On y trouve également une grande variété d’habitats naturels (forêts de mélèzes, pelouses alpines, prairies, lacs et marais, landes, falaises,...) dans lesquels se réfugient de nombreuses espèces d’animaux et de plantes de montagne, dont plusieurs endémiques, comme le Pastel des Alpes, la Grassette d’Arvet-Touvet ou encore le Circe de montagne. Côté faune, ce sont plus d'une centaine d'espèces de vertébrés qui vivent dans la réserve, dans des conditions climatiques souvent extrêmes. Le lièvre variable, le lagopède alpin, le chamois et le bouquetin se sont particulièrement bien acclimatés à ces altitudes, de même que la salamandre de Lanza endémique au massif du Viso.

Le Parc naturel régional de Corse

Le Parc naturel régional de Corse

Créé en 1972, le Parc naturel régional de Corse fait partie des premiers territoires français classés Parc naturel régional pour sa remarquable mais fragile valeur patrimoniale.

Le Parc recouvre aujourd'hui plus de la moitié du territoire de « l'île de beauté », essentiellement les montagnes du centre. En particulier, il administre les deux sites patrimoniaux d'importance majeure que sont la réserve de biosphère de la Vallée du Fango et la réserve naturelle de Scandola, inscrite au Patrimoine mondial de l’Unesco pour la beauté de ses formations géologiques volcaniques et sa biodiversité.

La situation insulaire de la Corse alliée à son climat méditerranéen a en effet permis le développement d’une faune et d’une flore exceptionnelles, incluant de nombreuses espèces endémiques, comme la Sittelle corse, le mouflon corse, la truite corse, ou encore le pin Laricio et l’ail corse en ce qui concerne la flore. Or nombre de ces espèces sont aujourd'hui menacées ou en danger d’extinction, comme le balbuzard pêcheur ou le gypaète barbu.

Les « pozzine » sont également une spécificité naturelle corse jugée fragile, qui fait l’objet d’une attention particulière par le Parc, avec d’autres sites « sensibles » comme les lacs l’altitude.

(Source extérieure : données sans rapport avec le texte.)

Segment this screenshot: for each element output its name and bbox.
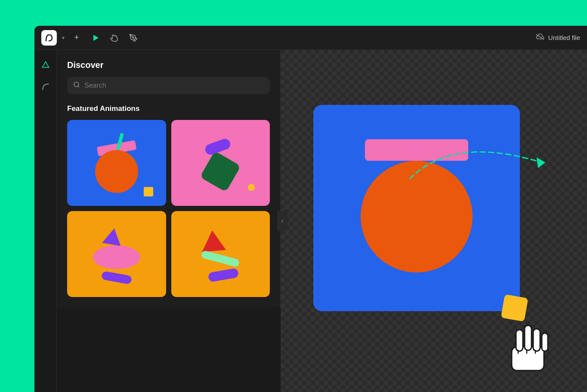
hand-tool-button[interactable]: [108, 31, 121, 45]
animation-card-1[interactable]: [67, 120, 166, 206]
card4-purple-squiggle: [208, 268, 239, 282]
file-title-area: Untitled file: [535, 33, 580, 43]
sidebar-curve-icon[interactable]: [38, 79, 53, 95]
search-bar[interactable]: [67, 77, 270, 94]
card-1-illustration: [67, 120, 166, 206]
toolbar: ▾ + Untitled file: [34, 26, 587, 50]
sidebar-shapes-icon[interactable]: [38, 57, 53, 72]
animations-grid: [57, 120, 280, 307]
card-2-illustration: [171, 120, 270, 206]
chevron-down-icon[interactable]: ▾: [62, 35, 65, 41]
pen-tool-button[interactable]: [127, 31, 140, 45]
discover-panel: Discover Featured Animations: [57, 50, 281, 307]
file-title: Untitled file: [548, 34, 580, 41]
card3-purple-squiggle: [101, 271, 132, 285]
canvas-pink-bar: [365, 139, 468, 161]
app-logo[interactable]: [41, 30, 57, 46]
svg-point-3: [74, 82, 79, 87]
canvas-orange-circle: [361, 161, 473, 273]
card1-yellow-square: [144, 187, 153, 196]
collapse-panel-button[interactable]: ‹: [277, 211, 287, 231]
card-3-illustration: [67, 211, 166, 297]
canvas-card: [313, 105, 520, 311]
play-button[interactable]: [89, 31, 102, 45]
card3-pink-blob: [93, 245, 140, 269]
animation-card-3[interactable]: [67, 211, 166, 297]
canvas-area[interactable]: [281, 50, 587, 392]
card4-red-triangle: [200, 230, 226, 252]
card2-green-diamond: [200, 151, 241, 192]
app-window: ▾ + Untitled file: [34, 26, 587, 392]
canvas-yellow-square: [501, 294, 528, 322]
left-sidebar: [34, 50, 57, 392]
no-cloud-icon: [535, 33, 545, 43]
svg-marker-0: [93, 35, 99, 41]
discover-panel-wrapper: Discover Featured Animations: [57, 50, 281, 392]
card-4-illustration: [171, 211, 270, 297]
svg-point-1: [133, 37, 134, 38]
search-icon: [73, 81, 80, 90]
animation-card-4[interactable]: [171, 211, 270, 297]
animation-card-2[interactable]: [171, 120, 270, 206]
search-input[interactable]: [84, 82, 264, 89]
add-button[interactable]: +: [70, 31, 83, 45]
discover-title: Discover: [57, 50, 280, 77]
card1-orange-circle: [95, 150, 138, 193]
card3-purple-triangle: [102, 227, 124, 246]
card2-yellow-dot: [248, 184, 255, 191]
featured-animations-title: Featured Animations: [57, 104, 280, 120]
card4-green-stick: [201, 250, 240, 268]
main-content: Discover Featured Animations: [34, 50, 587, 392]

Le patrimoine culturel et bâti de l’île n’en est pas moins riche. C’est l’ensemble de ce patrimoine naturel, culturel et humain, que le Parc naturel régional de Corse s’emploie à préserver et à valoriser, en mettant en œuvre une politique d’aménagement et de développement (économique, social et culturel) à la fois innovante et respectueuse de l’environnement.

Ainsi le Parc est-il le premier opérateur de randonnée de Corse, avec plus de 1500 km de sentiers balisés, dont le GR20, le Mare a mare, le Mare e monti et le sentier de la Transhumance sont les plus emblématiques. Le Parc gère également certains gîtes et refuges, et participe au développement de circuits à VTT.

Un autre axe majeur de l’action du Parc vise à revitaliser l’espace rural de l'intérieur des terres. La restauration de bergeries a ainsi contribué à soutenir l’élevage de montagne. Plus généralement, différentes actions ont été entreprises pour sauvegarder l’architecture traditionnelle (moulins, maisons anciennes…), améliorer l'habitat, valoriser le patrimoine bâti (restauration de chapelles romanes, préservation des vestiges archéologiques de Cururuzzu et Capula...) et les savoir-faire artisanaux.

Enfin, des centres permanents de sensibilisation et d'éducation à l’environnement ont été mis en place par le Parc à destination de groupes constitués (touristes ou scolaires), notamment la Casa di a Natura à Vizzavona, la Casa Marina à Galeria et la Casa di u Mele à Murzu (dédiée à l’apiculture). Le "Village des Tortues" de Moltifao se consacre quant à lui à la réintroduction de la tortue d'Hermann en milieu naturel.